YOUR OBJECTIVE: Please repeat the records below exactly, but only from the line that contains "ACP Alumebond" onward, ending with the last line.

Data entries:
------------------------

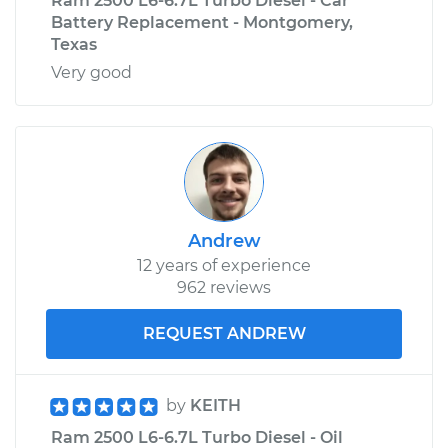
Ram 2500 L6-6.7L Turbo Diesel - Car
Battery Replacement - Montgomery,
Texas
Very good
Andrew
12 years of experience
962 reviews
REQUEST ANDREW
by
KEITH
Ram 2500 L6-6.7L Turbo Diesel - Oil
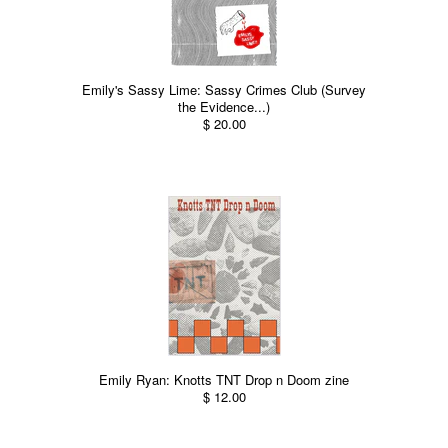
Emily's Sassy Lime: Sassy Crimes Club (Survey
the Evidence...)
$ 20.00
Emily Ryan: Knotts TNT Drop n Doom zine
$ 12.00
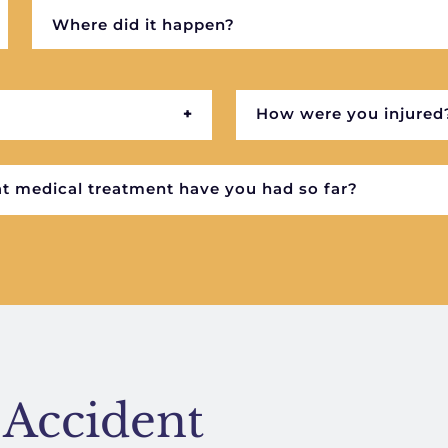
 Accident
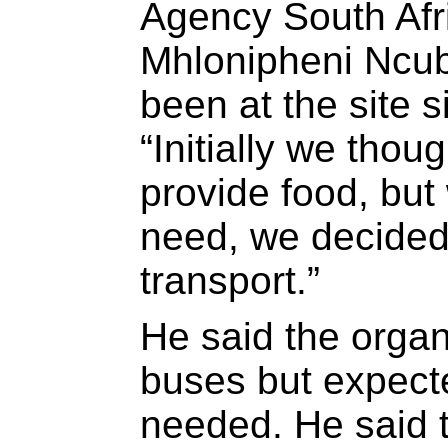
Agency South Afri
Mhlonipheni Ncub
been at the site
“Initially we thou
provide food, bu
need, we decided 
transport.”
He said the orga
buses but expect
needed. He said t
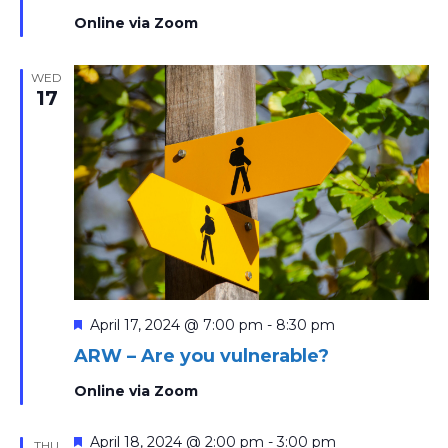
Online via Zoom
WED
17
Featured
April 17, 2024 @ 7:00 pm
-
8:30 pm
ARW – Are you vulnerable?
Online via Zoom
Featured
April 18, 2024 @ 2:00 pm
-
3:00 pm
THU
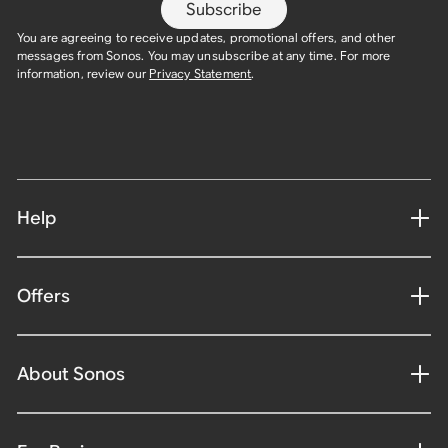
Subscribe
You are agreeing to receive updates, promotional offers, and other
messages from Sonos. You may unsubscribe at any time. For more
information, review our
Privacy Statement
.
Help
Offers
About Sonos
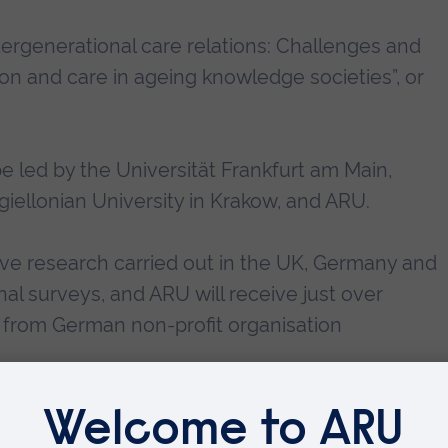
tergenerational care relations: Challenges and
ion and care in ageing knowledge societies”, or
 be led by the Universität Frankfurt am Main,
iellonian University in Krakow, and ARU.
ative research carried out in the UK, Germany and
nal surveys, and ARU will receive just over
from German non-profit organisation
es, for example building new competencies such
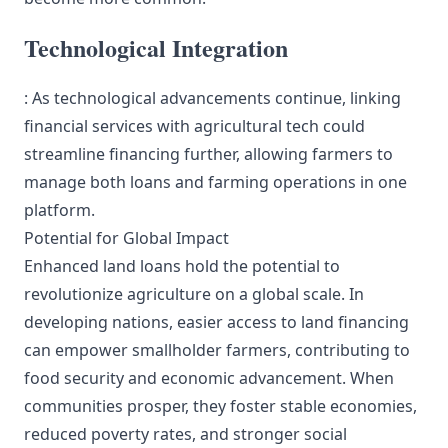
Technological Integration
: As technological advancements continue, linking
financial services with agricultural tech could
streamline financing further, allowing farmers to
manage both loans and farming operations in one
platform.
Potential for Global Impact
Enhanced land loans hold the potential to
revolutionize agriculture on a global scale. In
developing nations, easier access to land financing
can empower smallholder farmers, contributing to
food security and economic advancement. When
communities prosper, they foster stable economies,
reduced poverty rates, and stronger social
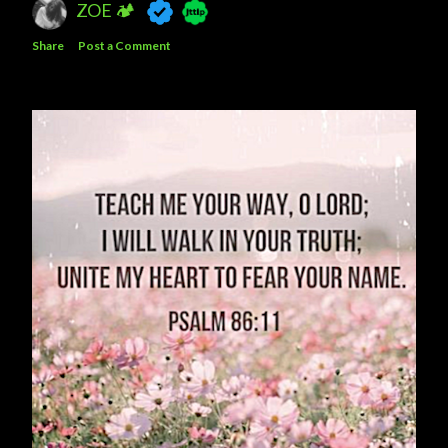
ZOE 🏕
Share
Post a Comment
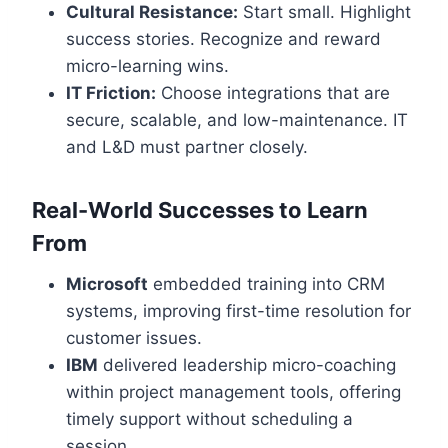
Cultural Resistance:
Start small. Highlight
success stories. Recognize and reward
micro-learning wins.
IT Friction:
Choose integrations that are
secure, scalable, and low-maintenance. IT
and L&D must partner closely.
Real-World Successes to Learn
From
Microsoft
embedded training into CRM
systems, improving first-time resolution for
customer issues.
IBM
delivered leadership micro-coaching
within project management tools, offering
timely support without scheduling a
session.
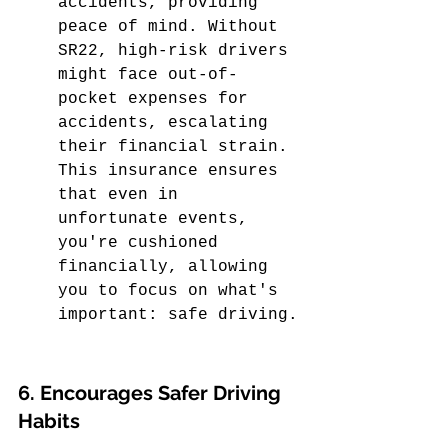
accidents, providing 
peace of mind. Without 
SR22, high-risk drivers 
might face out-of-
pocket expenses for 
accidents, escalating 
their financial strain. 
This insurance ensures 
that even in 
unfortunate events, 
you're cushioned 
financially, allowing 
you to focus on what's 
important: safe driving.
6. Encourages Safer Driving 
Habits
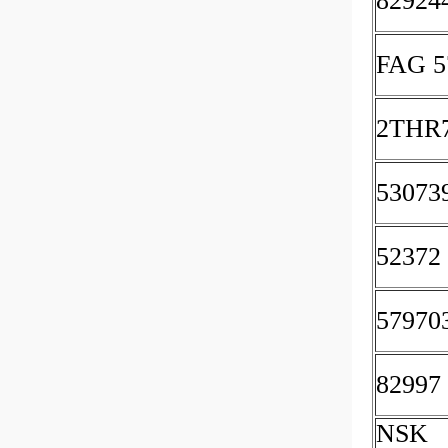
82924
FAG 5
2THR
53073
52372
57970
82997
NSK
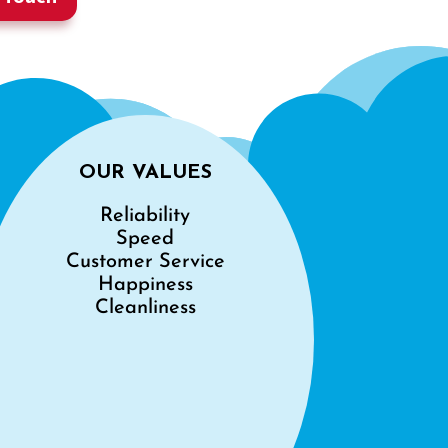
OUR VALUES
Reliability
Speed
Customer Service
Happiness
Cleanliness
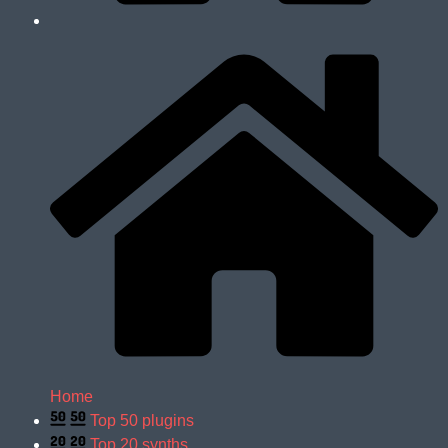
Home
Top 50 plugins
Top 20 synths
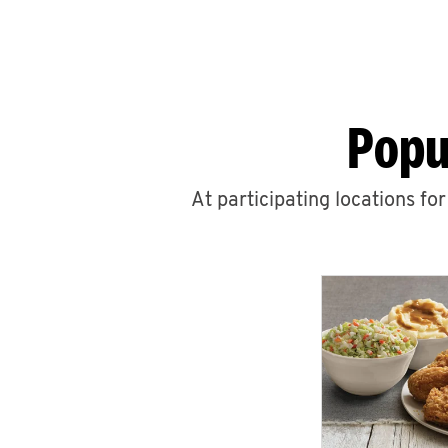
Popu
At participating locations fo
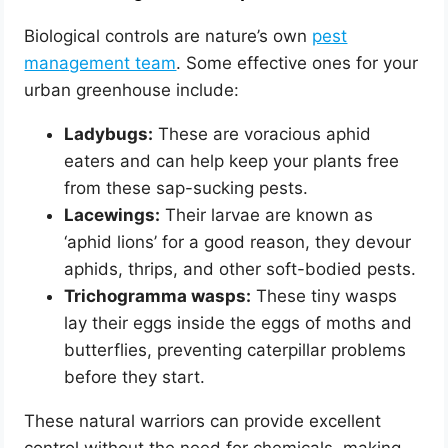
Biological controls are nature’s own
pest
management team
. Some effective ones for your
urban greenhouse include:
Ladybugs:
These are voracious aphid
eaters and can help keep your plants free
from these sap-sucking pests.
Lacewings:
Their larvae are known as
‘aphid lions’ for a good reason, they devour
aphids, thrips, and other soft-bodied pests.
Trichogramma wasps:
These tiny wasps
lay their eggs inside the eggs of moths and
butterflies, preventing caterpillar problems
before they start.
These natural warriors can provide excellent
control without the need for chemicals, making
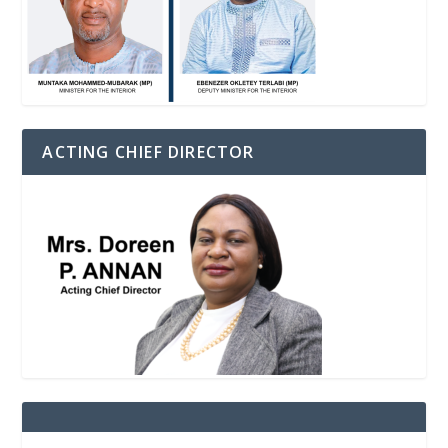
ACTING CHIEF DIRECTOR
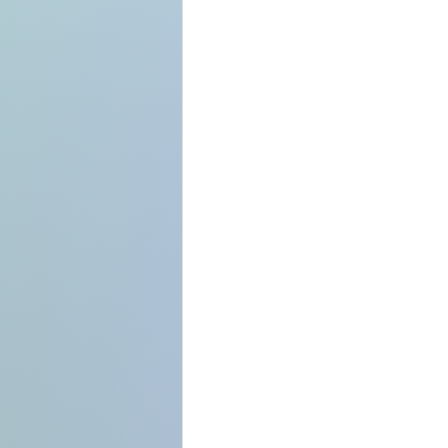
Format each of yo
SEO-friendly.
It might help to br
your readers to fo
Explore the sideba
can also change th
tags, and much mo
can enhance your 
End by restating y
open question.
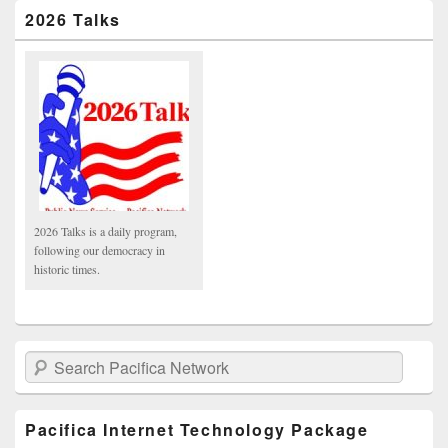
2026 Talks
2026 Talks is a daily program,
following our democracy in
historic times.
Search Pacifica Network
Pacifica Internet Technology Package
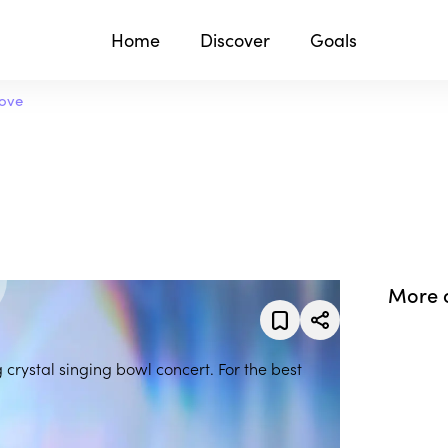
Home
Discover
Goals
Love
More 
g crystal singing bowl concert. For the best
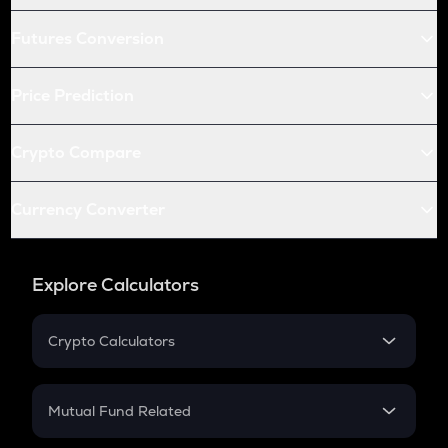
Futures Conversion
Price Prediction
Crypto Compare
Currency Converter
Explore Calculators
Crypto Calculators
Crypto SIP Calculator
Crypto Return
Mutual Fund Related
Crypto Tax
Mutual Fund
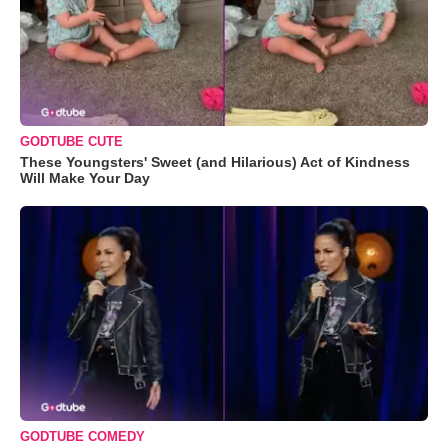
GODTUBE CUTE
These Youngsters' Sweet (and Hilarious) Act of Kindness
Will Make Your Day
GODTUBE COMEDY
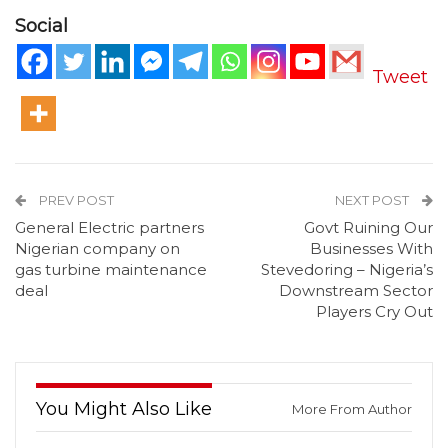
Social
Tweet
PREV POST
NEXT POST
General Electric partners
Govt Ruining Our
Nigerian company on
Businesses With
gas turbine maintenance
Stevedoring – Nigeria’s
deal
Downstream Sector
Players Cry Out
You Might Also Like
More From Author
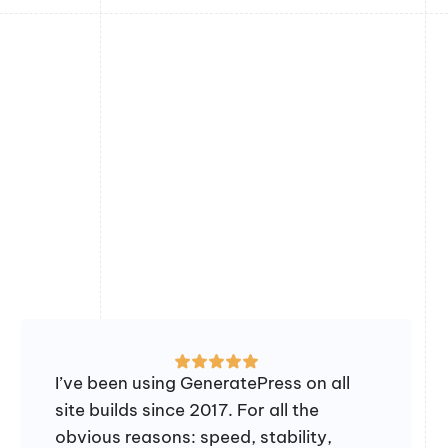
I’ve been using GeneratePress on all
site builds since 2017. For all the
obvious reasons: speed, stability,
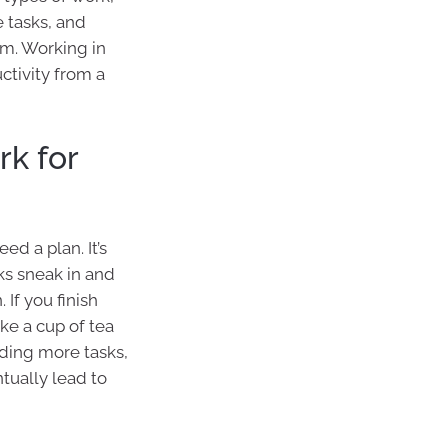
 tasks, and
m. Working in
ctivity from a
k for
d a plan. It’s
sks sneak in and
 If you finish
ake a cup of tea
dding more tasks,
ually lead to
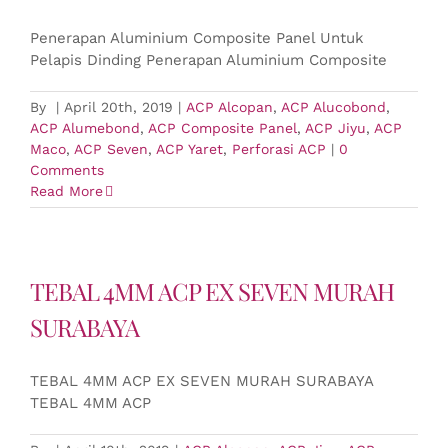
Penerapan Aluminium Composite Panel Untuk
Pelapis Dinding Penerapan Aluminium Composite
By
|
April 20th, 2019
|
ACP Alcopan
,
ACP Alucobond
,
ACP Alumebond
,
ACP Composite Panel
,
ACP Jiyu
,
ACP
Maco
,
ACP Seven
,
ACP Yaret
,
Perforasi ACP
|
0
Comments
Read More
TEBAL 4MM ACP EX SEVEN MURAH
SURABAYA
TEBAL 4MM ACP EX SEVEN MURAH SURABAYA
TEBAL 4MM ACP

------------------------

COMPLETED TASK:
ACP Alumebond
,
ACP Composite Panel
,
ACP Jiyu
,
ACP
Maco
,
ACP Seven
,
ACP Yaret
,
Perforasi ACP
|
0
Comments
Read More
TEBAL 4MM ACP EX SEVEN MURAH
SURABAYA
TEBAL 4MM ACP EX SEVEN MURAH SURABAYA
TEBAL 4MM ACP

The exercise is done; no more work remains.